Recently I became aware of an admirable woman named Betsy Miller. Although she is not very well-known, I feel she shouldn't be forgotten.

Betsy Miller was born in 1791, the first of eight children, in Saltcoats, Ayrshire, Scotland, to parents William Miller and wife Mary. William dealt with timber and was the owner of a ship, the Clytus, which usually carried 200 tons of coal from Saltcoats to Belfast, Ireland. Carrying out their lives overlooking the harbor, the sea ran through the family's veins. Betsy began lending a helping hand to her father's business when she was fifteen years old. Her only brother, Hugh, also worked on the ship.

In 1839, when Betsy was forty-eight years old, tragedy struck the Millers. Hugh, who the family was counting on to carry on the business, drowned at Ardrossen, Ayrshire.
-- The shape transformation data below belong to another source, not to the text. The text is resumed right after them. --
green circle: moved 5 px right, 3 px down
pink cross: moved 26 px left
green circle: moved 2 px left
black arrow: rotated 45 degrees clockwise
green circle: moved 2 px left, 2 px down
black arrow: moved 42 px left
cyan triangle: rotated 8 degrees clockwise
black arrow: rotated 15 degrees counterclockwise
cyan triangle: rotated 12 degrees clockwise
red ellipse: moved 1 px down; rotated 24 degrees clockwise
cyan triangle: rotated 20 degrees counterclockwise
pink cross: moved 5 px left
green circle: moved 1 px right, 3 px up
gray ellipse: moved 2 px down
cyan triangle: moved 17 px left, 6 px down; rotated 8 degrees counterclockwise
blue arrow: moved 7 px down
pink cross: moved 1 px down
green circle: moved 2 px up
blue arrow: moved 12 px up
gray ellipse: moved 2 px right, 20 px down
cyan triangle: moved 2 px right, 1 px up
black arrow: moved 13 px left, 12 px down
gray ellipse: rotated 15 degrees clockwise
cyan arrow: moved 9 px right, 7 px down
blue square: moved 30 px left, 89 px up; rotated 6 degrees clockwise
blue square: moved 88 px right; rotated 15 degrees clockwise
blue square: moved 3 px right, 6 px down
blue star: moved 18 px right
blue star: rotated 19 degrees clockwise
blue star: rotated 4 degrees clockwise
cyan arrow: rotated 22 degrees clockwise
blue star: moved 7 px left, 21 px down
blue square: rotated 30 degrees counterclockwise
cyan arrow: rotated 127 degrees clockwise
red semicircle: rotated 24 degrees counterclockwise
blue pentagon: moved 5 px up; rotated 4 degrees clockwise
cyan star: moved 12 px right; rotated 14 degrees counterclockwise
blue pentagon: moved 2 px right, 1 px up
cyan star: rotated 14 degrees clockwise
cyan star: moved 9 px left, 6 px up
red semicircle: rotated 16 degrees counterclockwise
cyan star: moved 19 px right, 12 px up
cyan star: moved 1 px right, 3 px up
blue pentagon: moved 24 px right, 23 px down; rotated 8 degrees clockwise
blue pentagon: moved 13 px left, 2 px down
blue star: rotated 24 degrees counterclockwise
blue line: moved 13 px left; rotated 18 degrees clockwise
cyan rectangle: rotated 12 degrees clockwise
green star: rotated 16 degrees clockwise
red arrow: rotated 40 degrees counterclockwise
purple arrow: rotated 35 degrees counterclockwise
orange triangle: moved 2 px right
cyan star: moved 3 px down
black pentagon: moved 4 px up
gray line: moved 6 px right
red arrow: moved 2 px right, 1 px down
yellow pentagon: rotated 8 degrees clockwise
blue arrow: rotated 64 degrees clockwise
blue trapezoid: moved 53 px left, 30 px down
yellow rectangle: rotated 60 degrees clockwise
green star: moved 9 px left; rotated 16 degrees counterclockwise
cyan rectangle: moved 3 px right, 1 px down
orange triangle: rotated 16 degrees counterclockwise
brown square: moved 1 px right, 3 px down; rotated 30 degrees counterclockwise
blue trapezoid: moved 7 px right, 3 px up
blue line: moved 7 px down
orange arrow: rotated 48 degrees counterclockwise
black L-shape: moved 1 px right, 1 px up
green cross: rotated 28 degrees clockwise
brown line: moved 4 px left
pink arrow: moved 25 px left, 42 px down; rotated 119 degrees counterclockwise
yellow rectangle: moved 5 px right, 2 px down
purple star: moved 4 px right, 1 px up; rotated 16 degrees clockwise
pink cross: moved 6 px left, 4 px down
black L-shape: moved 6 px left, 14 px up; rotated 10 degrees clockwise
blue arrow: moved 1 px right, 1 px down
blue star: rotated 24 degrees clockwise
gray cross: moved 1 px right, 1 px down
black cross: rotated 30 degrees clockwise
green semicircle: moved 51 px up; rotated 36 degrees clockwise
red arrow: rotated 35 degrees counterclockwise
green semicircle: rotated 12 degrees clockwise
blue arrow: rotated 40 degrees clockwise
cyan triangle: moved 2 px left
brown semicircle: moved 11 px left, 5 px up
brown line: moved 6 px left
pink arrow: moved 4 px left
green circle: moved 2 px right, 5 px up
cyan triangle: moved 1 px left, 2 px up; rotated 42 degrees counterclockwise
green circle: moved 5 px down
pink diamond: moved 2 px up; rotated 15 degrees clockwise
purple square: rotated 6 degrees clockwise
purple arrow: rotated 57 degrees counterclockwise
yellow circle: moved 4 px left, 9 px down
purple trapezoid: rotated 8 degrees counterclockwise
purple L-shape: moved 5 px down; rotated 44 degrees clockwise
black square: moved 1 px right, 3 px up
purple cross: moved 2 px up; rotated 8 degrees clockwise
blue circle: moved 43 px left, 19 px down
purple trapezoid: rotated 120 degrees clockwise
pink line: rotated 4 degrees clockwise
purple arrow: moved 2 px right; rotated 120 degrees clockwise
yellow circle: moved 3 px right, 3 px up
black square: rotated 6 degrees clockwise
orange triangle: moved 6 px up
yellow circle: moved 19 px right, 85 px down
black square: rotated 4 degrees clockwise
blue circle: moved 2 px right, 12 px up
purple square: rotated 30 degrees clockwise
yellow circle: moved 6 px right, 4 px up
In the same year William's health started to falter. Despite such setbacks, Betsy, who was as confident at sea as anywhere else, bravely took over the business. She needed to get her family out of the £700 debt that her father had put them in.

Betsy Miller became the first woman to be listed in the British Registry of Tonnage as a ship's captain. Although many people were at first startled to see a female captain, she received respect from the men she encountered.

According to records, Betsy always were a "white frilly cap", even though she was on a dirty coal ship. She converted the ship's deckhouse into her own private quarters so she could be apart from the men of her crew, and she was always at the head of things.

One of the key moments of her career took place in a storm just outside of Irving Bay. The captain, crew, and ship were all struggling to keep afloat. When things looked their darkest, Betsy calmly remarked "Lads, I'll gang below and put on a clean sark, for I would like to be flung up on the sands looking kind of decent ... Irvine folks are gossiping, nasty bodies!" While she was in her cabin, the situation changed drastically for the better. From that day forward her crew believed that they were alive thanks to Betsy's clothing and wisdom.


Betsy's career as the Clytus' captain ended in 1862 due to bad health. Two years later, when she was seventy-four years old, she died and was buried at Ardrossen Parish Church, which was later made into the North Ayrshire Museum. Her youngest sister Hannah took over for a little while, but the ship was not long after condemned by the Board of Trade. It was left to rot on the sea at North Pans.

In a fitting statement made after Betsy's death by the Ardrossen and Saltcoats Herald on 14 May 1864, "Her memory, her deeds and her example will live and be spoken of long after the generation who knew her personally will have passed away."